Below are entries. Copy exactly the lines running from the line that holds "по отношению к" to the line that holds "или прибыль от", with both ends included.

[Extracted page text data]
______________________________

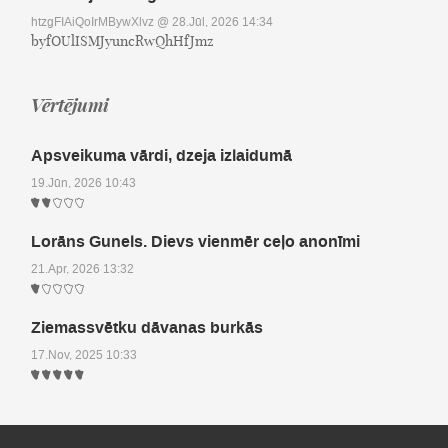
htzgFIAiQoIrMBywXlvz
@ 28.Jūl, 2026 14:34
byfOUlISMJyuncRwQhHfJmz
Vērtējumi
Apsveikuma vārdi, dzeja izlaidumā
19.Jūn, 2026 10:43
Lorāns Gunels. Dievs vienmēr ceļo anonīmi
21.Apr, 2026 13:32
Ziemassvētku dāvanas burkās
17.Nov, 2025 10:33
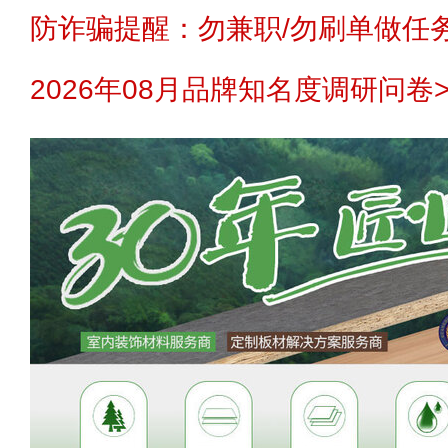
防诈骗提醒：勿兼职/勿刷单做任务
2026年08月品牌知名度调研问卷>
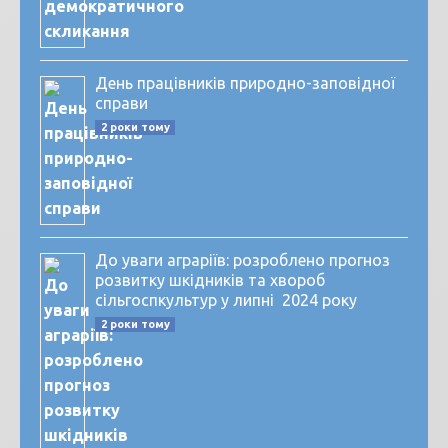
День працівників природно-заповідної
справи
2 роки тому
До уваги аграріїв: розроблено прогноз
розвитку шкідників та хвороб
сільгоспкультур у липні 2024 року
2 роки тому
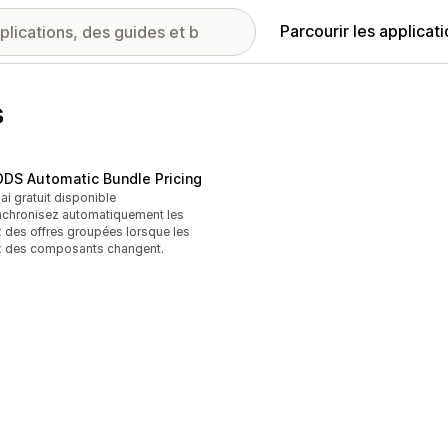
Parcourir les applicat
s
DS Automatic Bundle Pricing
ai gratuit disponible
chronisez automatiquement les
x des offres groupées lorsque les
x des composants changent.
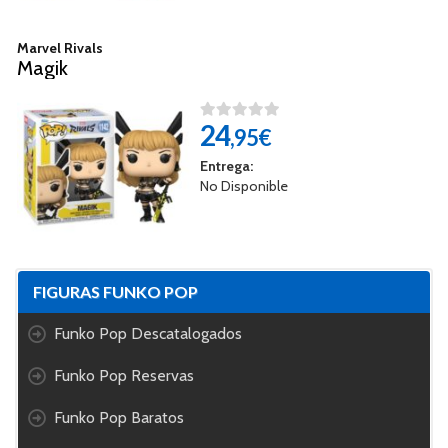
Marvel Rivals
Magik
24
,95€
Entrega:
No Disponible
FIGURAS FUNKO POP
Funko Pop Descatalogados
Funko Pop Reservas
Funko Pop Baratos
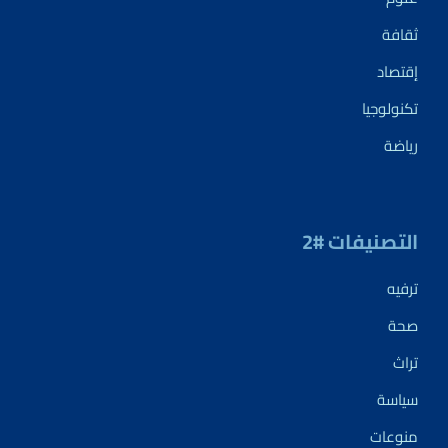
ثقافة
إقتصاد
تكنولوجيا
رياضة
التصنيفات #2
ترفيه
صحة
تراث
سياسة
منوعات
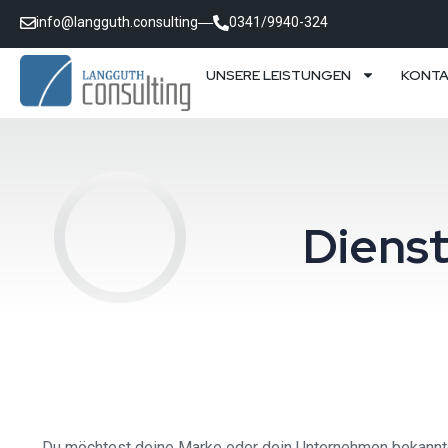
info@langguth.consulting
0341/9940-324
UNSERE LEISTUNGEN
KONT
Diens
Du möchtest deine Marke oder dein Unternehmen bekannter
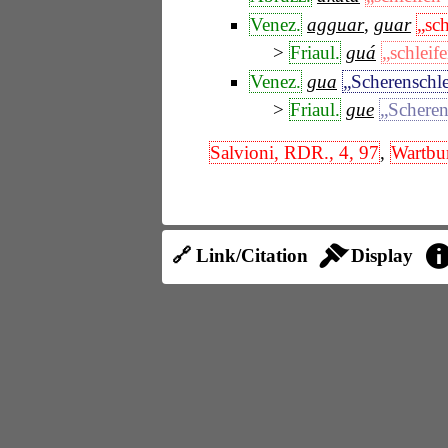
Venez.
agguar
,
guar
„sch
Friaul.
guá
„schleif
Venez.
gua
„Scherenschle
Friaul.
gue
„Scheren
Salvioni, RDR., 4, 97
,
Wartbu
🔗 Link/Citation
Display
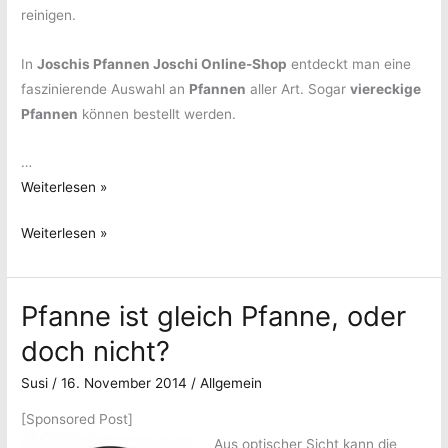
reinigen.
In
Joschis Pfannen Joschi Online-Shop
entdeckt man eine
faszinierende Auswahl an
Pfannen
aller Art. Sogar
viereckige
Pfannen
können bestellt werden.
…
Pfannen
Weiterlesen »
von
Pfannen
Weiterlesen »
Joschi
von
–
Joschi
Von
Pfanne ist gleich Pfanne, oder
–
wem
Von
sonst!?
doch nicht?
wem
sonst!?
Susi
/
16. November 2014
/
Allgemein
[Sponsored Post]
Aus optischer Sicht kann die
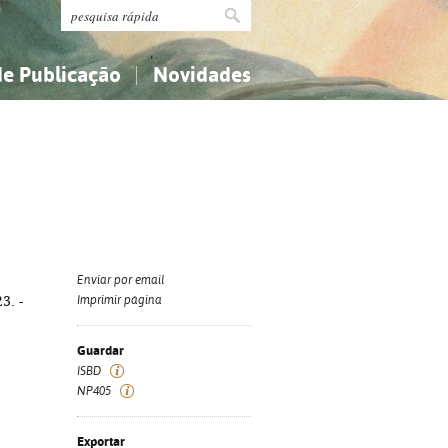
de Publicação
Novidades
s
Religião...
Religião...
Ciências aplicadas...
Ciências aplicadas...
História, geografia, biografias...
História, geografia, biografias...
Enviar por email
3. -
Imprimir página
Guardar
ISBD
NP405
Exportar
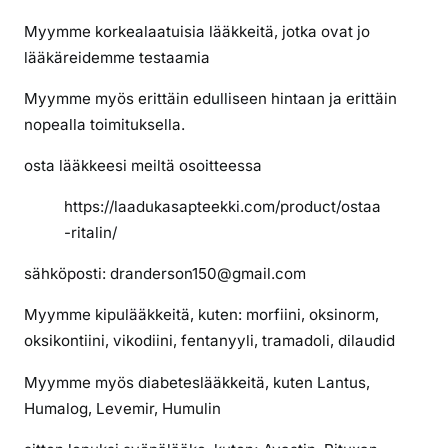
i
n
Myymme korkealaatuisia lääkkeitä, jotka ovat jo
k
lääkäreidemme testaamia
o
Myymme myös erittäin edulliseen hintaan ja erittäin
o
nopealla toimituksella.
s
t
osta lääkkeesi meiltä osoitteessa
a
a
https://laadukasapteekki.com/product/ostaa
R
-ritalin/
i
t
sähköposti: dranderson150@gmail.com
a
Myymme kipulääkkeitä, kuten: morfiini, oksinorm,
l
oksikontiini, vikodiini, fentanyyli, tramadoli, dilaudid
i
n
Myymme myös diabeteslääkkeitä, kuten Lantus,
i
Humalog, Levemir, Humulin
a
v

______________________________

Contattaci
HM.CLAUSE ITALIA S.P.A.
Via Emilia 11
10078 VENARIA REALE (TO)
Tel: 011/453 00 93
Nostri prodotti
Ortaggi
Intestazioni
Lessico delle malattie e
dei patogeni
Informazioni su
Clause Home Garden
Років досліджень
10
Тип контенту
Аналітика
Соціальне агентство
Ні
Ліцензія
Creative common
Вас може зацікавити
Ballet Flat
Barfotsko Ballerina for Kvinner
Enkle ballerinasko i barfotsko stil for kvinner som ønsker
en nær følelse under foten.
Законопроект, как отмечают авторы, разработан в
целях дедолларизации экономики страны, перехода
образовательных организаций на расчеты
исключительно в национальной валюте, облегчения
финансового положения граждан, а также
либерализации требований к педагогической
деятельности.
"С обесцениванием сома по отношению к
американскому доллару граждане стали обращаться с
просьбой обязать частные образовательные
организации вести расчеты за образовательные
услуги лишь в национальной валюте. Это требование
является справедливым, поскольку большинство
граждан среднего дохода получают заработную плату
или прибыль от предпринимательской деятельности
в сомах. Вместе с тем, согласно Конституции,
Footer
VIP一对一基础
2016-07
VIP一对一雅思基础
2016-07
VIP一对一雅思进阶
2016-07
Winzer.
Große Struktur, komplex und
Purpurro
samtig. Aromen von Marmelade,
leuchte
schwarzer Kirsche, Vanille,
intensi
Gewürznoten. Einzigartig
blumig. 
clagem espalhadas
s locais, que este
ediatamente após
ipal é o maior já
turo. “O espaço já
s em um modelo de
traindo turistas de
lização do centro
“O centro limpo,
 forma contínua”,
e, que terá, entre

______________________________

▶ **RESPONSE TO THIS TASK**
"С обесцениванием сома по отношению к
американскому доллару граждане стали обращаться с
просьбой обязать частные образовательные
организации вести расчеты за образовательные
услуги лишь в национальной валюте. Это требование
является справедливым, поскольку большинство
граждан среднего дохода получают заработную плату
или прибыль от предпринимательской деятельности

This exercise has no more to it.